体力測定も全部、無事に終わり、私たちは汗だくのまま教室に戻った。着替えを済ませると、パピーやグレンのタイムが気になり、後で話を聞いてみた。どうやら、1kmのタイムで1位はグレン、驚異の2分後半という記録だった。パピーも頑張って3分台ギリギリ、2位を獲得したそうだ。あと少しでパピーもグレンを追い抜けそうなので、頑張って応援していこうと思う。

一方の私はというと、4分台にギリギリ滑り込んだ。自分では、3歳にしてはかなりの健闘だと思っているが、周りと比べるとそうなんだろうか?サリーは5分台で、ライラはまさかの15分後半。驚きの結果だが、彼女のレザースーツでは動きづらい上、汗で体にぴったりくっついていたらしい。通気性の悪さから、他の子の何倍も汗をかいたのだろう。それも無理はない。


さて、これから3日間はテストの嵐。各科目1時間程度の実力テストが始まる。テストは苦手ではないが、やはり緊張する。テストが終われば1日の休みがあり、その後に結果発表が待っている。

私は学力には自信がある。なにせ、前世の記憶を持つ私にとって、特に数学は復習に過ぎないからだ。

歴史にはあまり自信がなかったが、家の図書室で政治や地理、社会の知識を徹底的に詰め込んできた。それに、パピーにどんな問題が出るかのリサーチも万全だ。兄妹がいると、こんなときに本当に助かる。

この学園では、文字から教えることはしない。

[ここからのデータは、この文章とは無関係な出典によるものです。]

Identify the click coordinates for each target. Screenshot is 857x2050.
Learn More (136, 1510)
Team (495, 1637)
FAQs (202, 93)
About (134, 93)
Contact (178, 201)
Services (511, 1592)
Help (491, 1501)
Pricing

生徒たちは、すでに文字が読めることを前提として授業が進められるのだ。前時代の公立学校に比べ、学びのスピードは驚くほど速く、高等部を卒業する頃には、大学卒業と同等の学力を持つように設計されている。そのうえ、飛び級制度もあり、優秀な生徒はさらに上を目指すことができる。特に認められれば、どんな職業にも就けるのだという。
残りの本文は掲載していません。